Nei precedenti interventi ho cercato di mostrare quali rischi bisogna evitare per dare una lettura corretta alla recente elezione del nuovo Papa, quello di non farlo apparire come una fotocopia di Papa Francesco e di non dargli patenti politiche politicamente corrette, tipo presentarlo un anti-Trump. Un altro rischio è quello di una certa sovraeccitazione mediatica nei confronti di Papa Leone XIV. Lo ha osservato bene Giovanni Orsina (Il Giornale, 12 maggio), forse la gente si aspetta dal nuovo Pontefice qualcosa di sensazionale.
“Ma Leone XIV non farà i miracoli, semplicemente farà il Papa come i suoi predecessori, fra i quali ci sono stati santi e meno santi, ma tutti hanno guidato i fedeli, ciascuno con il proprio stile, sotto la guida dello Spirito Santo, e così nonostante i peccati e il cattivo esempio eventuale dei suoi servitori, la Chiesa è sempre rimasta la via ordinaria verso la salvezza voluta dal Suo fondatore”. (Marco Invernizzi, Cum Petro, 13.5.25, alleanzacattolica.org) Non si tratta adesso di voler fare il bastian contrario, rispetto al profluvio di lodi nei confronti del Papa americano, ma, “Un fedele cattolico – scrive Invernizzi – dovrebbe preoccuparsi di sottolineare questa straordinaria continuità per cui la Chiesa da oltre due millenni predica lo stesso Cristo, le stesse beatitudini, gli stessi 10 Comandamenti, cercando di incarnarli nelle società che cambiano adattando il proprio linguaggio e il proprio stile pastorale in modo da rendere umanamente più efficace il messaggio di conversione. Questo è avvenuto anche con il 267° Pontefice, Leone XIV, che ha voluto segnare questa sua intenzione missionaria fin dal suo primo discorso letto davanti ai fedeli raccolti in piazza San Pietro”. Era così anche Papa Francesco che è stato attaccato da certe frange ultratradizionaliste e ora che è morto si sono accodati ad attaccarlo altri che non l’avevano fatto prima. Questa è solo ipocrisia.
“Essere in comunione con il Papa non significa che, quando muore, possiamo parlarne male o mancargli di rispetto. È come se i discepoli avessero parlato male di Gesù dopo la sua crocifissione”. Ha scritto un amico su facebook. Non dimentichiamo che Papa Francesco era anche Jorge M. Bergoglio. Come Pietro era anche Simone. L’uomo va sempre rispettato. E vedrete che sarà la stessa cosa con Papa Leone XIV che è pur sempre Robert F. Prevost. Quante volte non capiremo le sue parole! Quante volte non saremo d’accordo con lui!
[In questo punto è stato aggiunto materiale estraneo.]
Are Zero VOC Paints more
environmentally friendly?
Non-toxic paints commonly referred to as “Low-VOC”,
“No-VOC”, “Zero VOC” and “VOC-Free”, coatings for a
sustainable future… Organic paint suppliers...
Quante volte sbaglierà, come tutti noi! Se non riusciamo a conciliare l’obbedienza verso la figura del Papa e il rispetto verso quella dell’uomo, nonostante i suoi limiti umani, finiremo prima o poi per riservargli lo stesso trattamento usato contro il suo predecessore. Pertanto, riverenza per tutti i Pontefici. “Cum Petro e sub Petro, lasciando ad altri la ricerca polemica di motivi di scandalo, di critiche perché non è come si vorrebbe che fosse, di contrapposizioni dialettiche con i suoi predecessori. Questo atteggiamento è già cominciato da diversi fronti. Mi limito a segnalare che nella storia del 900 sono stati canonizzati san Pio X, san Giovanni XXIII, san Paolo VI e san Giovanni Paolo II, tutti Pontefici con metodi e stili pastorali molto diversi, e tutti pastori della stessa Chiesa”.
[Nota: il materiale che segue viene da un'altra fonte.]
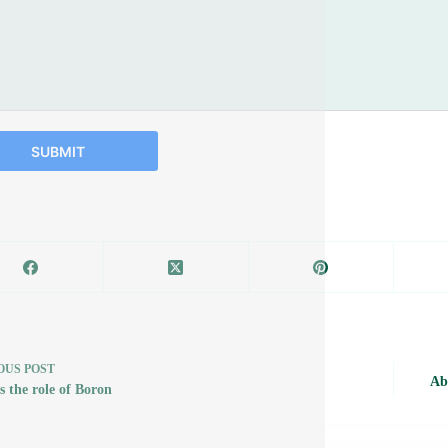
SUBMIT
OUS
POST
Ab
s the role of Boron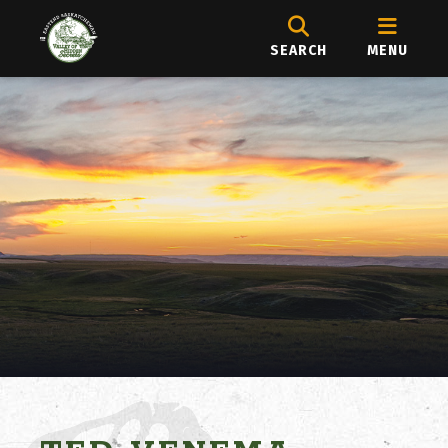
SEARCH
MENU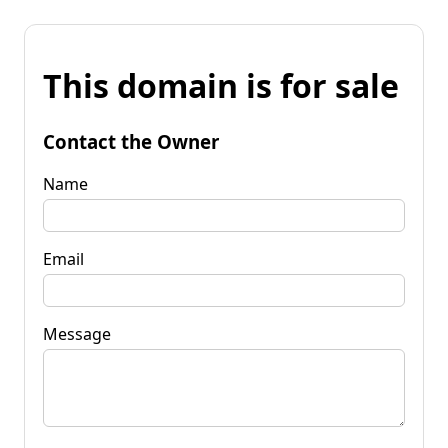
This domain is for sale
Contact the Owner
Name
Email
Message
Piuttosto cominciamo ad analizzare i discorsi di Leone XIV. Riflettiamo sulle sue parole chiave a cominciare dalla pace, “La pace di Cristo non è il silenzio tombale dopo il conflitto, non è il risultato della sopraffazione, ma è un dono che guarda alle persone e ne riattiva la vita”. Altra parola è Cristo. “Non darei come ovvio il ripetuto richiamo al Signore Gesù da parte del Papa, perché spesso i cattolici rischiano di dimenticarsene sopraffatti dal desiderio, peraltro comprensibile, di affrontare e risolvere i problemi umani. Papa Leone ha voluto dire che la pace di Cristo non è la stessa di quella degli uomini”. Il “male non prevarrà”. “Anche questo mi pare un richiamo importante. Il male esiste e opera, anche se spesso è più comodo far finta di non vederlo sperando che ci lasci in pace. Ma non è invincibile, anzi è stato sconfitto dal sacrificio di Cristo. Dobbiamo soltanto portare il nostro piccolo contributo a ostacolare l’azione di Satana, il principe di questo mondo sciolto dalle catene”.
Leone. Il nome è significativo perché ha voluto smarcarsi da possibili illazioni su di chi avrebbe voluto essere l’erede. Ha invece voluto riprendere un nome importante della storia della Chiesa. San Leone Magno certamente, vissuto nel V secolo nell’epoca delle eresie che ha dovuto combattere (pelagiani e manichei), ma forse soprattutto Leone XIII che non è, come è stato detto, il Papa sociale ma il Pontefice artefice di un programma straordinario di restaurazione culturale dopo la Rivoluzione del 1789 e le sue conseguenze. Certamente il Papa della dottrina sociale con la Rerum novarum del 1891, ma anche con la Libertas, l’Immortale Dei, l’Inimica vis e l’Humanum genus sulla Massoneria, la Sapientiae christianae, l’Aeterni patris sulla filosofia tomista, e decine di altre per un Magistero complessivo strepitoso”. Infine, Maria, la Madonna, con l’Ave Maria finale, recitata da un Papa agostiniano che per questo solo fatto ci ricorda la teologia della storia racchiusa nella Città di Dio, la grande opera del dottore della Chiesa, padre dell’Occidente”. E allora non mi sembra tanto difficile “professare la fede semplice ma autentica della “vecchietta” che ama il Papa, la stessa di san Giovanni Bosco che invitava i suoi “ragazzi” a dire Viva il Papa non Viva Pio IX, cioè a stare non con un Papa ma con tutti i Papi”.